Bir tek bizde sadece Mescit yazıyor.
Küresel bir havalimanı olduğunuzu iddia ediyorsanız, orayı kullanan bütün insanların inançlarına saygılı olmanız gerekmez mi…
Yani “Ne var bunda canım onlar da gelip Mescit’te dua etsin” demek bence, hoşgörüyü değil, olsa olsa bir bencililğin ifadesi oluyor.
Ha bu arada Dalaman Havalimanı’nı kutluyordum.
Türkiye’de bir tek orada “Dua odası” işareti kullanılıyor.

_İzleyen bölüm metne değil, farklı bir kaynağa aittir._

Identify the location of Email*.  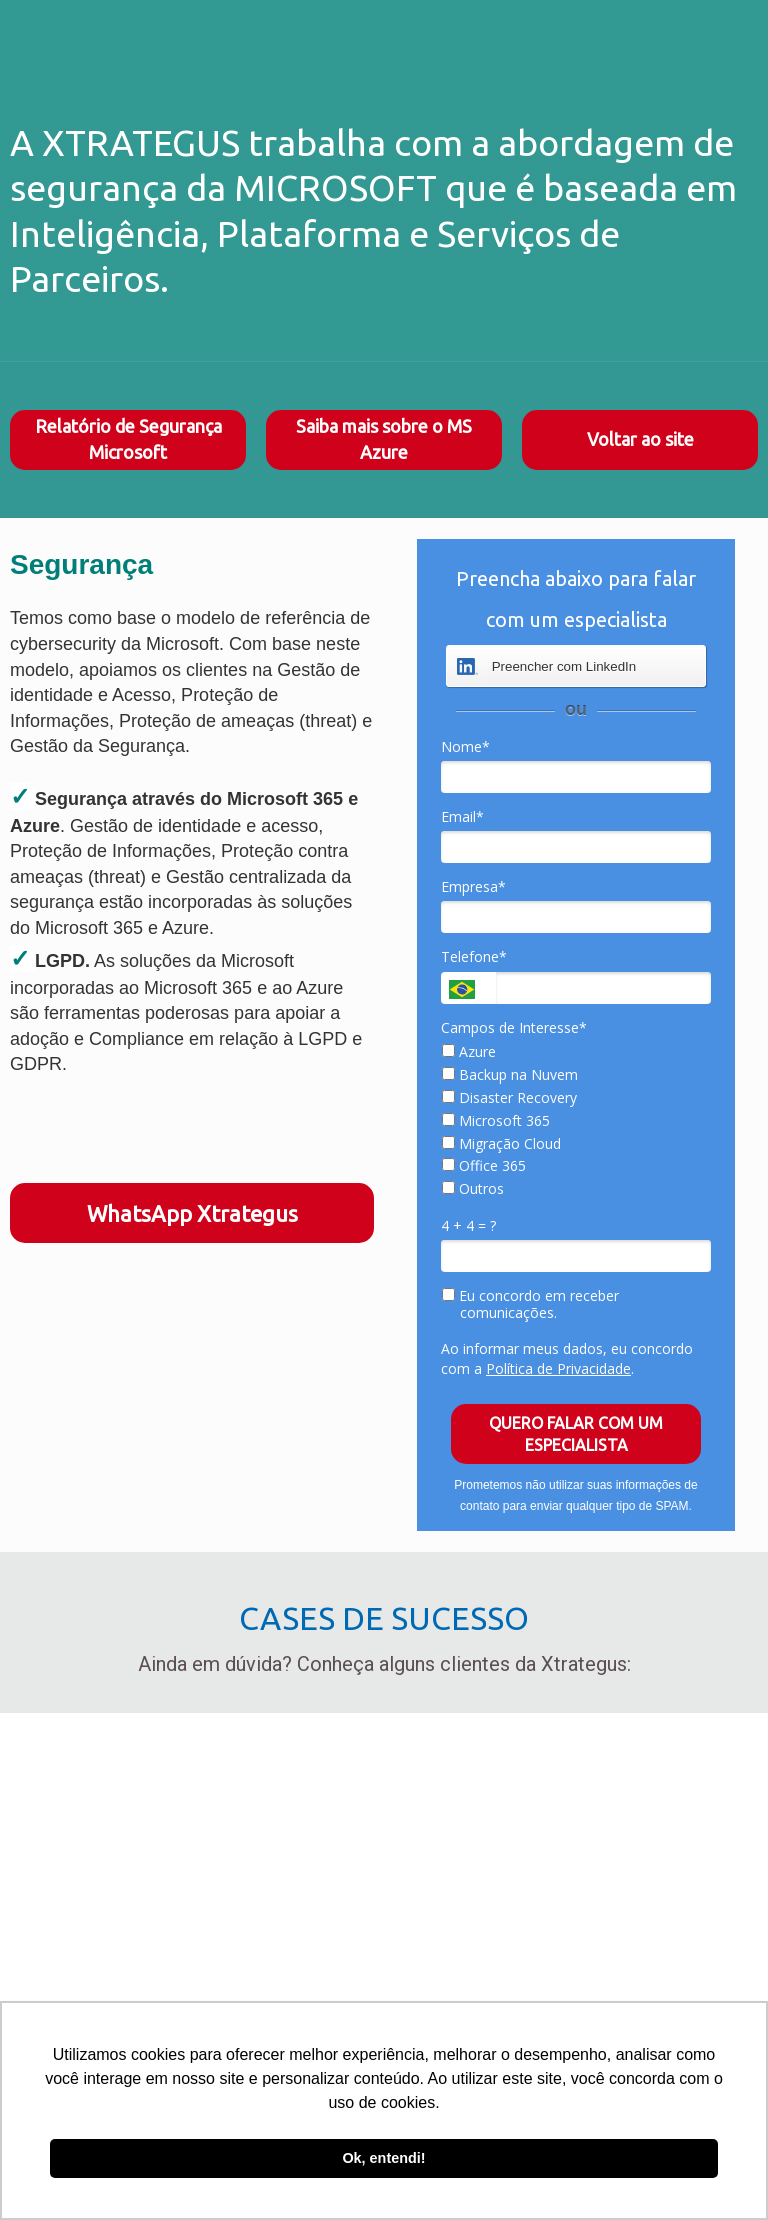 (462, 817).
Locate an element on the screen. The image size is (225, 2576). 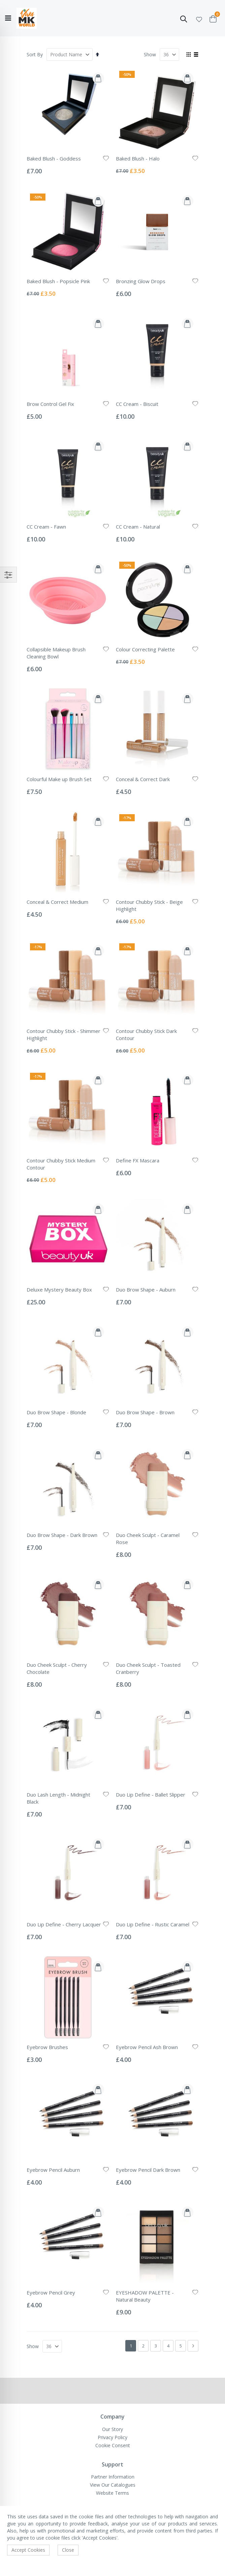 Duo Brow Shape - Dark Brown is located at coordinates (62, 1535).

Neden sadece Mescit yazıyorlar?

Her defasında düşünüyorum.
Neden sadece Mescit yazıyorlar…
Acaba havalanının sahipleri, “Burası bizim malımız buraya kendi inancımızın işaretini koyma hakkımız var” diye mi düşünüyorlar?
Tanıyorum sahiplerini. İnançlı ama modern işletmecilik zihniyetine sahip ailelerdir.
O zaman aklıma şu geliyor:
Acaba “Cumhurbaşkanımız böyle ister” diye mi düşünüyorlar…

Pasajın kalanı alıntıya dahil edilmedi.